201019305 IX. Description of the invention: [Technical field of invention] A display method of a color sequential liquid crystal color display, in particular, a driving control method for a color sequential liquid crystal color display which increases luminous flux and increases color saturation. [Prior Art] • The color-sequence liquid crystal color display mainly uses a multi-color backlight that is sequentially switched to pass through the liquid crystal shutter channel, and controls the closing and opening of the liquid crystal shutter channel® to generate a sequential original color map field. It displays a colorful display by mixing the color of the human eye. Please refer to "Figure 1". The control signal timing 1 is used to drive the liquid crystal shutter channel to close and open, but the liquid crystal shutter channel is limited by liquid crystal molecules.
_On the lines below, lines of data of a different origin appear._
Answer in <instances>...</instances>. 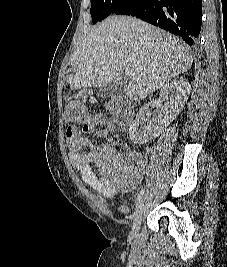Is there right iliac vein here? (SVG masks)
<instances>
[{
    "mask_svg": "<svg viewBox=\"0 0 227 267\" xmlns=\"http://www.w3.org/2000/svg\"><path fill=\"white\" fill-rule=\"evenodd\" d=\"M146 201V197H144L140 203L137 205L136 211L134 213V217H133V224H132V228L130 231V236L132 238L136 237L138 235L139 232V226H140V222H141V218H142V214H143V210H144V204Z\"/></svg>",
    "mask_w": 227,
    "mask_h": 267,
    "instance_id": "63e3f726",
    "label": "right iliac vein"
}]
</instances>
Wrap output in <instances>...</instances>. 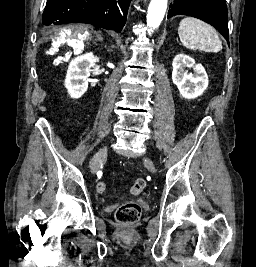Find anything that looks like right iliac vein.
Masks as SVG:
<instances>
[{
	"mask_svg": "<svg viewBox=\"0 0 256 267\" xmlns=\"http://www.w3.org/2000/svg\"><path fill=\"white\" fill-rule=\"evenodd\" d=\"M108 153V147H103L101 148L95 155L94 157L92 158V161H91V172L92 173H95L99 166H100V163L104 160L105 158V155Z\"/></svg>",
	"mask_w": 256,
	"mask_h": 267,
	"instance_id": "obj_1",
	"label": "right iliac vein"
}]
</instances>
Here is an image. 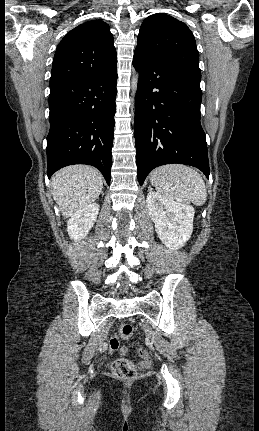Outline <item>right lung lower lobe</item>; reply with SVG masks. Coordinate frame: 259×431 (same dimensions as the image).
Returning a JSON list of instances; mask_svg holds the SVG:
<instances>
[{
  "label": "right lung lower lobe",
  "instance_id": "right-lung-lower-lobe-1",
  "mask_svg": "<svg viewBox=\"0 0 259 431\" xmlns=\"http://www.w3.org/2000/svg\"><path fill=\"white\" fill-rule=\"evenodd\" d=\"M117 69L50 86L47 175L72 164L96 167L110 185Z\"/></svg>",
  "mask_w": 259,
  "mask_h": 431
}]
</instances>
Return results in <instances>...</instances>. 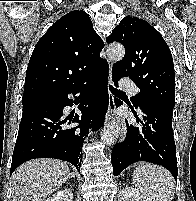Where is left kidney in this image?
Wrapping results in <instances>:
<instances>
[{
	"mask_svg": "<svg viewBox=\"0 0 196 201\" xmlns=\"http://www.w3.org/2000/svg\"><path fill=\"white\" fill-rule=\"evenodd\" d=\"M122 201H146L139 191L133 187H125L121 192Z\"/></svg>",
	"mask_w": 196,
	"mask_h": 201,
	"instance_id": "5707ae66",
	"label": "left kidney"
}]
</instances>
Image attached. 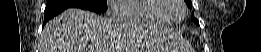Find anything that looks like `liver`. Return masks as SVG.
<instances>
[{
    "label": "liver",
    "instance_id": "6515ba94",
    "mask_svg": "<svg viewBox=\"0 0 261 52\" xmlns=\"http://www.w3.org/2000/svg\"><path fill=\"white\" fill-rule=\"evenodd\" d=\"M166 32H157L155 41L146 43L147 49L161 48ZM143 37L136 24L69 8L46 23L39 52H138Z\"/></svg>",
    "mask_w": 261,
    "mask_h": 52
}]
</instances>
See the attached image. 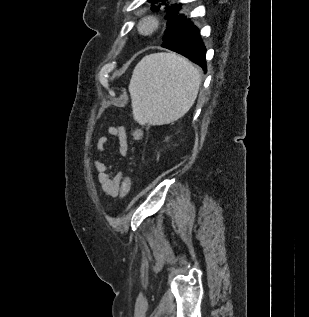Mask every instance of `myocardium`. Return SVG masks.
<instances>
[{"label": "myocardium", "instance_id": "obj_1", "mask_svg": "<svg viewBox=\"0 0 309 317\" xmlns=\"http://www.w3.org/2000/svg\"><path fill=\"white\" fill-rule=\"evenodd\" d=\"M158 28V21L155 17H147L143 19L139 25V31L143 35H151Z\"/></svg>", "mask_w": 309, "mask_h": 317}]
</instances>
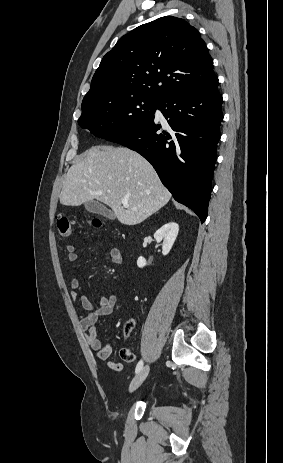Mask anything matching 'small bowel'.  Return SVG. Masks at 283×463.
I'll list each match as a JSON object with an SVG mask.
<instances>
[{
  "label": "small bowel",
  "mask_w": 283,
  "mask_h": 463,
  "mask_svg": "<svg viewBox=\"0 0 283 463\" xmlns=\"http://www.w3.org/2000/svg\"><path fill=\"white\" fill-rule=\"evenodd\" d=\"M67 258L70 263H75L78 260V253L75 247L71 244L66 246ZM110 259L114 264L122 262V256L118 248L112 247L109 250ZM71 298L73 301H79L81 307L87 311V314L81 318V327L85 333L86 342L94 350L96 357L99 360L107 361L108 367L116 372L123 369L120 362L110 359L112 347L110 344H104L96 337V325L100 318L111 314L117 304L115 295L104 296L100 300L98 307H95L92 302L81 293L80 282L78 279L70 281Z\"/></svg>",
  "instance_id": "1"
}]
</instances>
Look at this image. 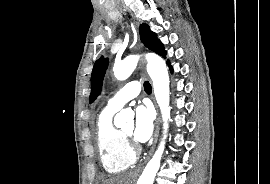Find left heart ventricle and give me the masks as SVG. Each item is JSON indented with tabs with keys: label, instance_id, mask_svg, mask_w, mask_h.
Here are the masks:
<instances>
[{
	"label": "left heart ventricle",
	"instance_id": "b2bd125f",
	"mask_svg": "<svg viewBox=\"0 0 270 184\" xmlns=\"http://www.w3.org/2000/svg\"><path fill=\"white\" fill-rule=\"evenodd\" d=\"M124 132L127 133V134H129V135H132V133H133V125L131 124V125L127 126L124 129Z\"/></svg>",
	"mask_w": 270,
	"mask_h": 184
}]
</instances>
According to the response time, the penetration curve 2 of the liquid crystal shutter channel cannot be reacted immediately, and there are two kinds of optical response delays such as the opening delay 3 and the closing delay 4. Another color light control signal 5B switched at the 0N/0FF position, in the 0N position, can drive the multi-color backlight to emit the φ backlight 5 to pass through the liquid crystal shutter channel. Please refer to Figure 2 again. The LCD shutter channel is matched with the backlight of the multi-color backlight that is sequentially switched (shown as red 6 (R), green 7 (G), and blue 8 (B). ) Sequential switching) use, when used to display the solid color of red light 6, green light 7, blue light 8 (patterns: r, g, b), the penetration curve 2 of the liquid crystal shutter channel will be closed Extending 4 to cover the light of the post-order color, that is, when the red light 6 is displayed, part of the green light 7 will also penetrate, and when the green light 7 is displayed, part of the blue light 8 will penetrate and display the blue light 8 when part of The red light 6 will penetrate, thus causing a deviation in the display color. When it is used for the mixing of 2 201019305 two kinds of light (patterns: c, m, y), it will also cause the light of the subsequent order to penetrate because of the closed σ delay of 4, thus causing its The resulting color does not have a color shift phenomenon.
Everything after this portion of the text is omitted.